The 2020 pandemic and subsequent lockdown is a wakeup call for every investor, and even those who just want to save their money for retirement.
As even some blue-chip companies like Disney have been falling down due to the changing market, while video game companies, online gambling, and delivery services are on a steep rise.
Although the correction is imminent, it probably won’t be enough to change the direction in which the market is going, and will allow whole new auxiliary industries to rise to support these new businesses.
Additionally, as automation takes an increasing number of jobs, we can predict that human services will become a focus for many. While we are fine with robots and machines serving in the background, we want to see a human face and have some interaction with a regular person.
Aim for FIRE
Financial Independence, Retire Early.
While this is a very unpopular term amongst large investors who can already retire, it is slowly emerging as the best way for an average person to live their life. In many ways, FIRE is the quiet subversion of consumerist capitalism that only works with the free market and individual liberty.
What you aim to do is to reduce your overall spending by removing unnecessary purchases from the equation. And, the first question here was: ‘’what is unnecessary?’’

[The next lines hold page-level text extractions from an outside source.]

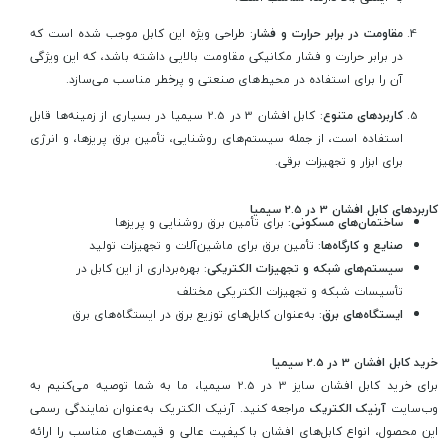
مقاومت در برابر حرارت و فشار
: طراحی ویژه این کابل موجب شده است که
در برابر حرارت و فشار مکانیکی مقاومت بالایی داشته باشد، که این ویژگی
آن را برای استفاده در محیط‌های صنعتی و پرخطر مناسب می‌سازد.
کاربردهای متنوع
: کابل افشان 3 در 2.5 سیمیا در بسیاری از زمینه‌ها قابل
استفاده است، از جمله سیستم‌های روشنایی، تأمین برق پریزها، و انرژی
برای ابزار و تجهیزات برقی.
کاربردهای کابل افشان 3 در 2.5 سیمیا
ساختمان‌های مسکونی
: برای تأمین برق روشنایی و پریزها
صنایع و کارگاه‌ها
: تأمین برق برای ماشین‌آلات و تجهیزات تولید
سیستم‌های شبکه و تجهیزات الکتریکی
: بهره‌برداری از این کابل در
تأسیسات شبکه و تجهیزات الکتریکی مختلف
ایستگاه‌های برق
: به‌عنوان کابل‌های توزیع برق در ایستگاه‌های برق
خرید کابل افشان 3 در 2.5 سیمیا
برای خرید کابل افشان سایز 3 در 2.5 سیمیا، ما به شما توصیه می‌کنیم به
وب‌سایت
آرنیک الکتریک
مراجعه کنید. آرنیک الکتریک به‌عنوان نمایندگی رسمی
این محصول، انواع کابل‌های افشان با کیفیت عالی و قیمت‌های مناسب را ارائه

Easy, any item you are buying for social browning points and are not useful to you as a person but mostly for your reputation amongst your friends is a useless item. Rather, investing in skills and abilities, learning to play an instrument, taking up a sport, all of these are better ways of social stratification than simply material possessions.
The money you save, you should reinvest. At first, these investments will be in slow and stable stocks and portfolios. But, as the number grows, you might push into more speculative instruments.
The final goal is clear. You should, if possible, retire from your regular job by the age of 50 and keep the same lifestyle as you did before. Now, you will be able to use that extra time to either give to your family and friends or to do the things you want, to make a lifetime investment in yourself.
Making a Strong Base
Before you start investing in emerging markets, you will need to have a solid financial base. This doesn’t mean always having a lot of savings, but simply contingencies for multiple possible scenarios.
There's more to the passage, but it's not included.